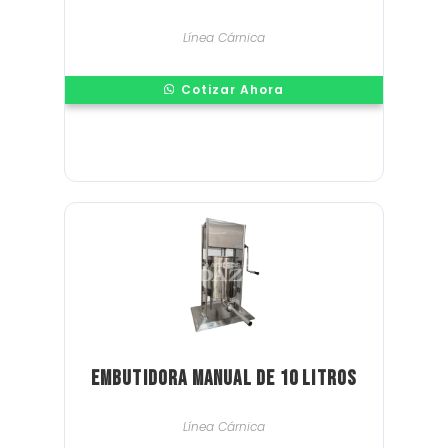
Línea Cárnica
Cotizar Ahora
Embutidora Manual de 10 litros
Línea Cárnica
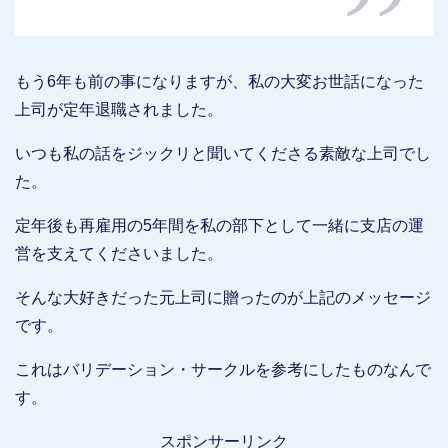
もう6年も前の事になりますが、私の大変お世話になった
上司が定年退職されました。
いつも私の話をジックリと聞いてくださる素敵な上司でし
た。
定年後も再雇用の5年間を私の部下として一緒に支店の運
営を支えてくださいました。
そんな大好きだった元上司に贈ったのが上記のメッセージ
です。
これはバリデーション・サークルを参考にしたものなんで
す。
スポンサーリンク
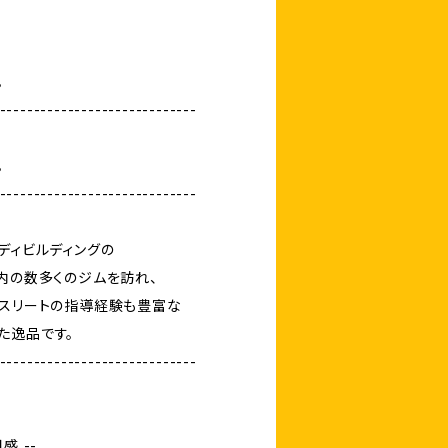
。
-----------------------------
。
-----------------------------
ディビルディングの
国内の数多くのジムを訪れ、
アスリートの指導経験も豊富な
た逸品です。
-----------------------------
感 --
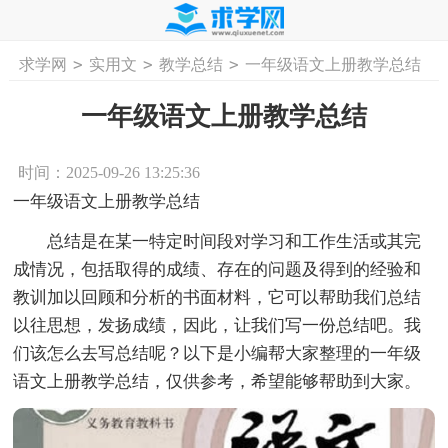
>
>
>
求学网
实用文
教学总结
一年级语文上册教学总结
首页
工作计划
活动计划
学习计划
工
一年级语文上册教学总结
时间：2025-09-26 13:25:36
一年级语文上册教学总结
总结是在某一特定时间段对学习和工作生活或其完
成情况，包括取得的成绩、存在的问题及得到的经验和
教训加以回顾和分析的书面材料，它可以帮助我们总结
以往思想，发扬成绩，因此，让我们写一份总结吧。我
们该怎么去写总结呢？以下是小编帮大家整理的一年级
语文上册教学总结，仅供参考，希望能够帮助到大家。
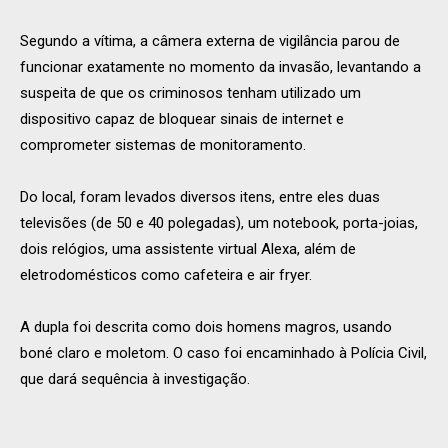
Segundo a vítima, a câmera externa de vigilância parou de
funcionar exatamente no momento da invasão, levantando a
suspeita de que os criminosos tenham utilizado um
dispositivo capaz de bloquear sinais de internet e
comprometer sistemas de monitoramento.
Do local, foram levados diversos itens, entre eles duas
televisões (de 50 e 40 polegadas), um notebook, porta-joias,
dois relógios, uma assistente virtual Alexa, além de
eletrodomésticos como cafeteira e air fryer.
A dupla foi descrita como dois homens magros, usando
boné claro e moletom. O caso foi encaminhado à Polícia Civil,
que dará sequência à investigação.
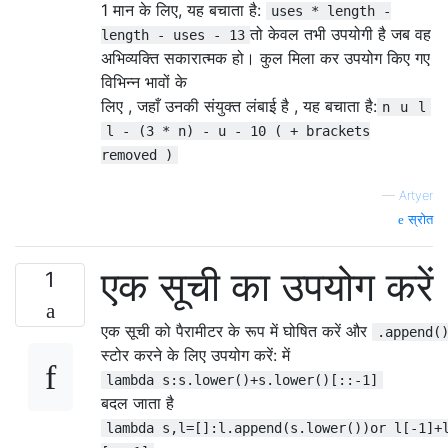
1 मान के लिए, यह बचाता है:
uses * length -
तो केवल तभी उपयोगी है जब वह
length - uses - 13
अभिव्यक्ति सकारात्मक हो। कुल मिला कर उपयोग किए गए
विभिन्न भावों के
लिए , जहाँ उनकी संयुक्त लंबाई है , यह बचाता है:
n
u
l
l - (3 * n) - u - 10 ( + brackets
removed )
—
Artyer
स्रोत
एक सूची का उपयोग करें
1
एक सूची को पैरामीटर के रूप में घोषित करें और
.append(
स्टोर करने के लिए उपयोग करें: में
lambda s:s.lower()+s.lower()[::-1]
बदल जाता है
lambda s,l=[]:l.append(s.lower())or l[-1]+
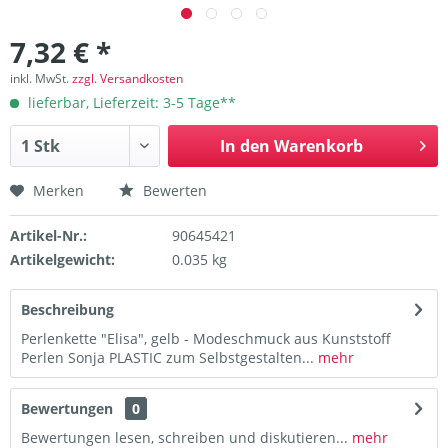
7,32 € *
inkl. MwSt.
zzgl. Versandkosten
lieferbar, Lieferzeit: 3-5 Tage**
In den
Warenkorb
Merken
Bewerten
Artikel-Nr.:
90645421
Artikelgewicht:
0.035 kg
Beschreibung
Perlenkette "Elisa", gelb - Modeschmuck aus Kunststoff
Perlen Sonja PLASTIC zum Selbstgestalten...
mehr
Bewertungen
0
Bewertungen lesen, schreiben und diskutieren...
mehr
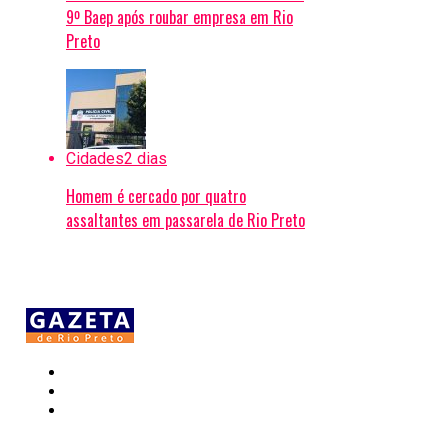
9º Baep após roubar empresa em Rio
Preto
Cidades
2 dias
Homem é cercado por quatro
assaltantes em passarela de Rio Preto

* * *

→ WORK TASK
Pictures are to be left out; the lines from the start of the records above through the line holding "以往思想，发扬成绩，因此，让我们写一份总结吧。我" are to be returned exactly.

→ RESPONSE BELOW
Línea Cárnica
Cotizar Ahora
Embutidora Manual de 10 litros
Línea Cárnica
もう6年も前の事になりますが、私の大変お世話になった
上司が定年退職されました。
いつも私の話をジックリと聞いてくださる素敵な上司でし
た。
定年後も再雇用の5年間を私の部下として一緒に支店の運
営を支えてくださいました。
そんな大好きだった元上司に贈ったのが上記のメッセージ
です。
これはバリデーション・サークルを参考にしたものなんで
す。
スポンサーリンク
。
-----------------------------
。
-----------------------------
ディビルディングの
国内の数多くのジムを訪れ、
アスリートの指導経験も豊富な
た逸品です。
-----------------------------
感 --
>
>
>
求学网
实用文
教学总结
一年级语文上册教学总结
首页
工作计划
活动计划
学习计划
工
一年级语文上册教学总结
时间：2025-09-26 13:25:36
一年级语文上册教学总结
总结是在某一特定时间段对学习和工作生活或其完
成情况，包括取得的成绩、存在的问题及得到的经验和
教训加以回顾和分析的书面材料，它可以帮助我们总结
以往思想，发扬成绩，因此，让我们写一份总结吧。我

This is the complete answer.